◆ **Activity**
Scan the records below for the string "Winnen" and return every line where it appears.
*** Data listing ***
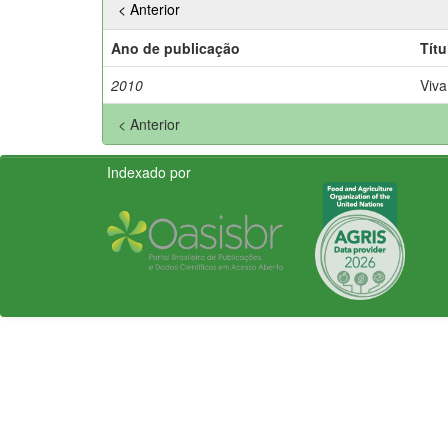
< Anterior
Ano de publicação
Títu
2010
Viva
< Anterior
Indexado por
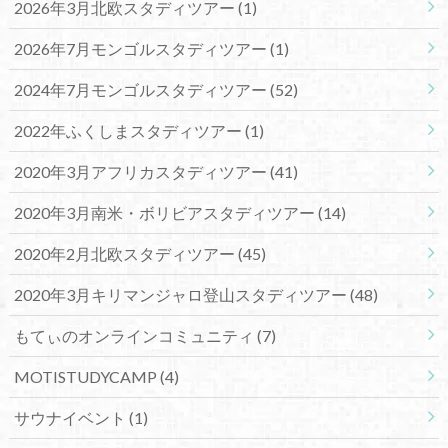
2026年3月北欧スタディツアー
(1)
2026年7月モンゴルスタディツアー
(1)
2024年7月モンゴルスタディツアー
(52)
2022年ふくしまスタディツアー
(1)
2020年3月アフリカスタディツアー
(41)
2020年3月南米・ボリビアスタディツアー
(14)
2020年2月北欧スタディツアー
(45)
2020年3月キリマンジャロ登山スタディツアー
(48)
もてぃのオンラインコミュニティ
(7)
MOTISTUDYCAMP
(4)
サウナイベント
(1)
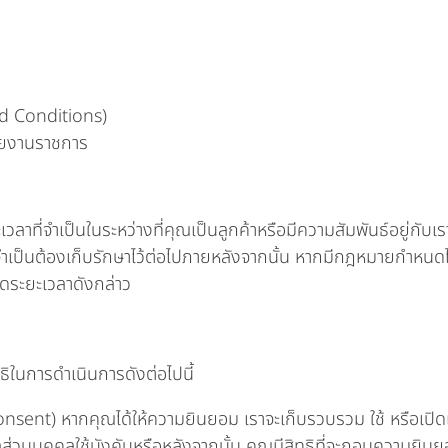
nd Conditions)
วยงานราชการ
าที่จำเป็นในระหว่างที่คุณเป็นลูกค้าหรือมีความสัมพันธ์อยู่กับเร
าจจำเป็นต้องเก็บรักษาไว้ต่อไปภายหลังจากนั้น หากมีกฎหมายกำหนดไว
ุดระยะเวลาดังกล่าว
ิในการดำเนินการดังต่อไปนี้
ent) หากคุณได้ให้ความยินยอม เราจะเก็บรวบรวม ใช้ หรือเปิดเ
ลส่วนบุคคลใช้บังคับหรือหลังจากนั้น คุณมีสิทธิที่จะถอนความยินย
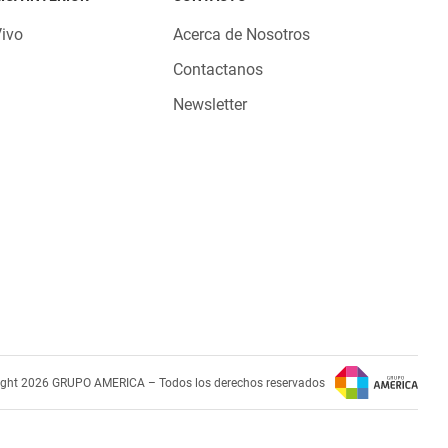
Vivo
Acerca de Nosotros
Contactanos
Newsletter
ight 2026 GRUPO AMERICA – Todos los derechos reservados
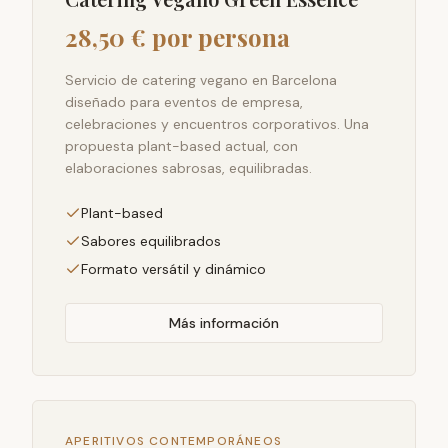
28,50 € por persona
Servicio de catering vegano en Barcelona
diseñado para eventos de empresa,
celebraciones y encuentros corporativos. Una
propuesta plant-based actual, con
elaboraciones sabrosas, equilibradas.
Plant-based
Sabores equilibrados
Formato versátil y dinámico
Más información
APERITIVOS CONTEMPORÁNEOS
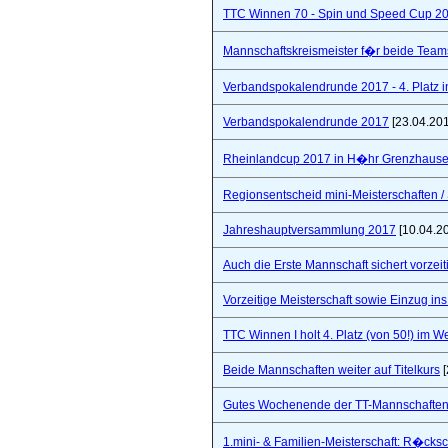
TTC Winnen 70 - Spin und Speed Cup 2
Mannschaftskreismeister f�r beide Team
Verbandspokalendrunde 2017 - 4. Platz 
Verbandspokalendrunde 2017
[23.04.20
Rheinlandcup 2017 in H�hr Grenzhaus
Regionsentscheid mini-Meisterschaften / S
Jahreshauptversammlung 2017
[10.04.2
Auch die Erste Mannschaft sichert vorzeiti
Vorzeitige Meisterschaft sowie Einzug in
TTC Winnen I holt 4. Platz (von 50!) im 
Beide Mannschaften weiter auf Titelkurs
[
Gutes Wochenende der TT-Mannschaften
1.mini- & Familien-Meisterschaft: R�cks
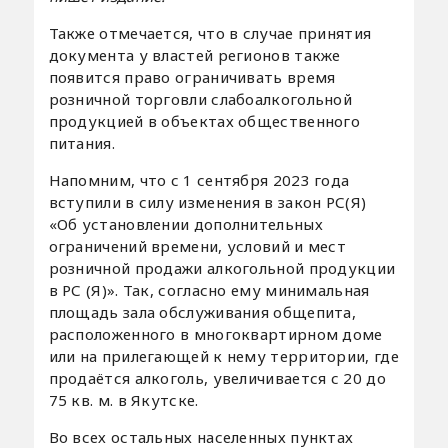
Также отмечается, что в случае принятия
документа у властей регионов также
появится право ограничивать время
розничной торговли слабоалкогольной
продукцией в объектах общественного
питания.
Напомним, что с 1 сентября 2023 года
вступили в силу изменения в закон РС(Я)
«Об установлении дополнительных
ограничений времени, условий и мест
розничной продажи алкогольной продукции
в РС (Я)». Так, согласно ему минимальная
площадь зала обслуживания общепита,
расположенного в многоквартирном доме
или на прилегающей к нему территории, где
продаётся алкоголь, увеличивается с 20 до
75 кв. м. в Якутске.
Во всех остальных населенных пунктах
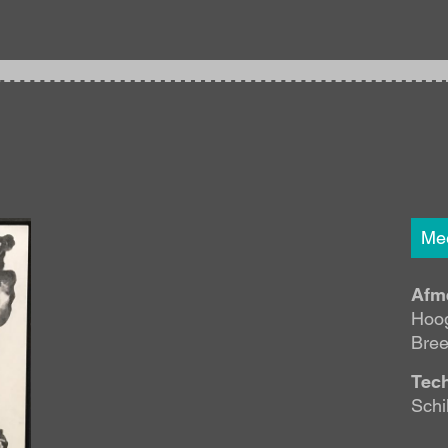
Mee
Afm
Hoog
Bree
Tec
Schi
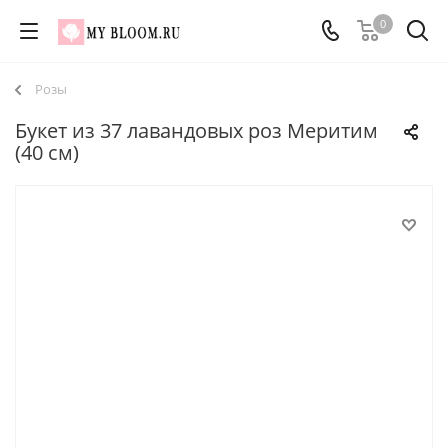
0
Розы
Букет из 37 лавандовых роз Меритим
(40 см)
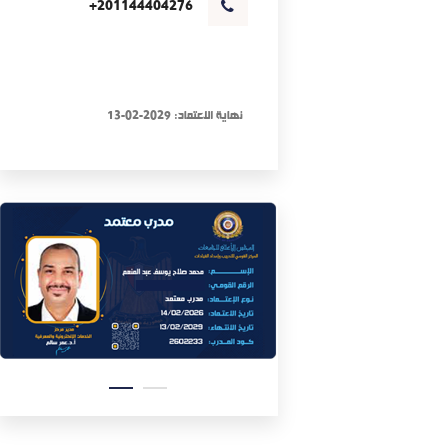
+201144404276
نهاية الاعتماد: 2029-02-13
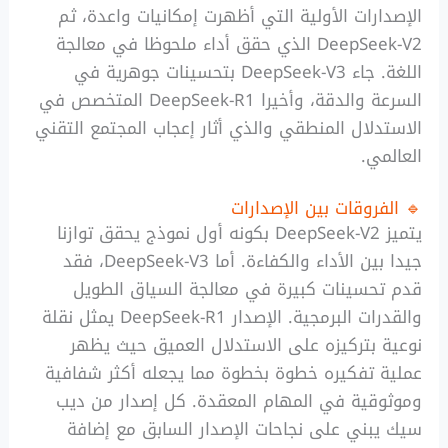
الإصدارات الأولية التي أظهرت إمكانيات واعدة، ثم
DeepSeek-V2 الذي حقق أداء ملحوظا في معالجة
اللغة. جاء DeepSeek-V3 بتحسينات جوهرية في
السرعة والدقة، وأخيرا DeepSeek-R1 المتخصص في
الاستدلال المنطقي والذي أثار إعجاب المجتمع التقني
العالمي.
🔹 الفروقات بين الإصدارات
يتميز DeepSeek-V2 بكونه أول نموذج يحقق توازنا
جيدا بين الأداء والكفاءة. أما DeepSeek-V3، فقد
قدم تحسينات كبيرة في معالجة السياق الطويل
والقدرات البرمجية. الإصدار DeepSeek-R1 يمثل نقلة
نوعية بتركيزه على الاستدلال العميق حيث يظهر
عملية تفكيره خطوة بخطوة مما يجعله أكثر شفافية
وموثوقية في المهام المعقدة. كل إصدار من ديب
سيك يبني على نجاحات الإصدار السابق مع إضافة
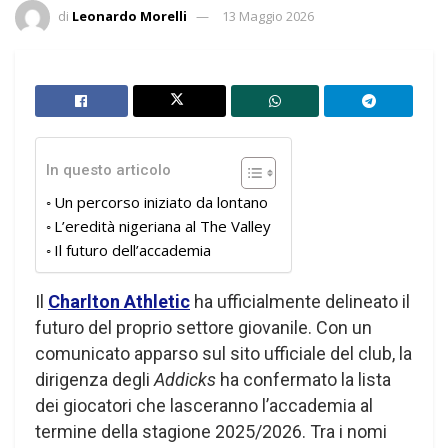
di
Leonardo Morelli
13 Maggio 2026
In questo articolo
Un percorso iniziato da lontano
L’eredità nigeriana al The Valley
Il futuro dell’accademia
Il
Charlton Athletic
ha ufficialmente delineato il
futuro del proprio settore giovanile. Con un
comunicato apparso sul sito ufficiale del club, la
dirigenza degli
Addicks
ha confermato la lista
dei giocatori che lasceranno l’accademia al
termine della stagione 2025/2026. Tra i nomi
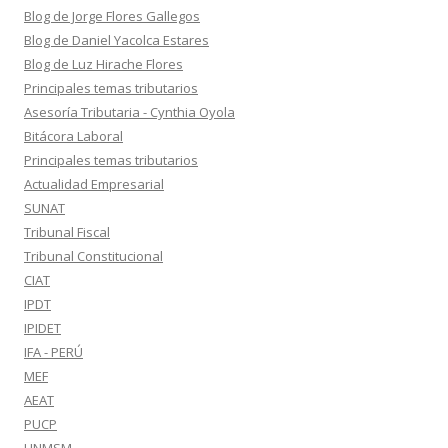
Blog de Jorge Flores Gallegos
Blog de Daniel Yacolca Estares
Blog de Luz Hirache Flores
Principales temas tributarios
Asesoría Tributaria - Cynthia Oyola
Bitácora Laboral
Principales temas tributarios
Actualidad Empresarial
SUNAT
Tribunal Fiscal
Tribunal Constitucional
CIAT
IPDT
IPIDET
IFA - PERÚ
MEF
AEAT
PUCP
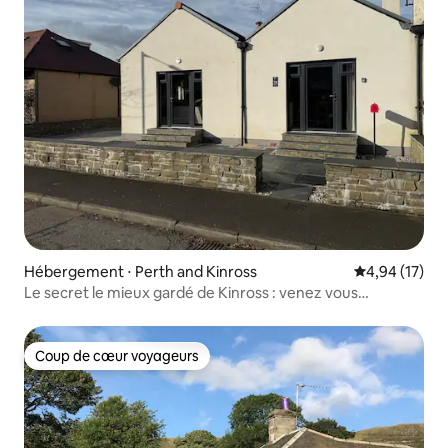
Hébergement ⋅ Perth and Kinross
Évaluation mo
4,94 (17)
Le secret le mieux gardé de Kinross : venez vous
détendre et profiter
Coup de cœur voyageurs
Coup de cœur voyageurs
*** End of Data listing ***
◆ **Task solution**
TTC Winnen 70 - Spin und Speed Cup 2
TTC Winnen I holt 4. Platz (von 50!) im 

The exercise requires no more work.